Hudson

HUDSON

State News MS&U Writer

If you're a Spartan, gimme a "Hell yeah!"

MSU is being invaded Sept. 29 by the World Wrestling Federation's "Raw is War" wrestling extravaganza. The event will be taped, and the following Monday it will be broadcast on the USA Network to an audience of more than 6 million households.

As a prelude to the show, WWF wrestler Al Snow visited East Lansing with his trademark friends "Head."

Snow was a wretched sight, taking instructions on his behavior from a mannequin's head and babbling with delusions of past and future grandeur.

According to Snow, WWF President Vince McMahon has continually avoided Snow and the phone calls Snow has made concerning his need to prove himself in front of a national audience.
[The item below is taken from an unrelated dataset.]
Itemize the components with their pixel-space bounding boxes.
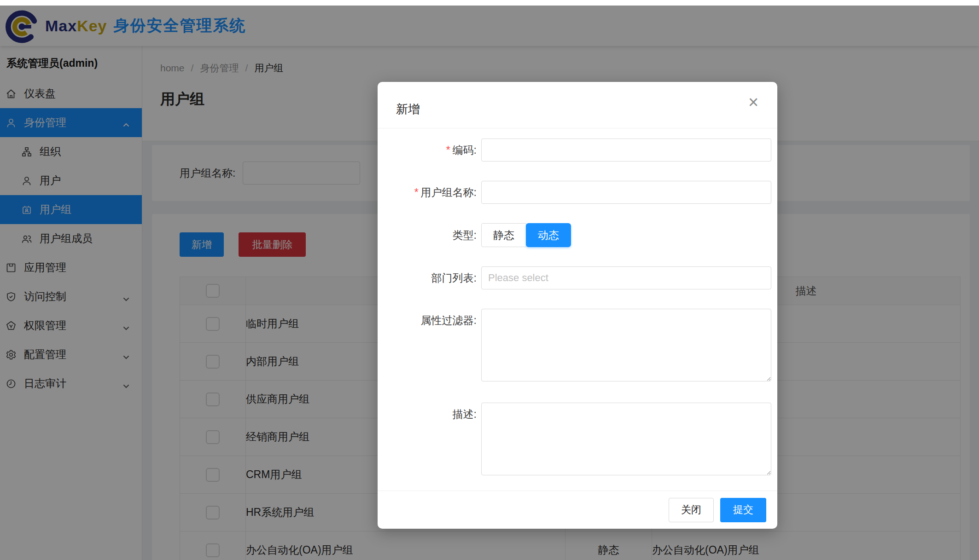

"What will literally happen is I will call him every day for three weeks," Snow said. "And he won't return my calls."

In 1995, Snow signed a contract with WWF. After signing, he became disenfranchised from the league because his characters, Avatar and Leif Cassidy, weren't giving him a chance to shine professionally.

"They weren't really given a chance," he said. "They didn't know what to do with me, and that's when I started to take matters in my own hands."

Snow has led a long and semi-illustrious career as a wrestler, with countless "gimmicks" or characters and 13 and a half years of experience. This includes a recent stint with the Extreme Championship Wrestling league, which markets itself with pay-per-view specials featuring spilled blood and gratuitous violence. WWF had loaned Snow out to the ECW, but Snow returned a changed man.

"While I was in ECW, I found the head and they starting talking to me," Snow said.

The "voices" speaking to Snow have told him to take control of the situation and have a meeting with McMahon.

World Wrestling Federation wrestler Al Snow talks about finding his mannequin head

"They talk to me all the time. Right now they're upset because they aren't standing up right," Snow explained while adjusting the head, which had fallen over on the couch it was placed on.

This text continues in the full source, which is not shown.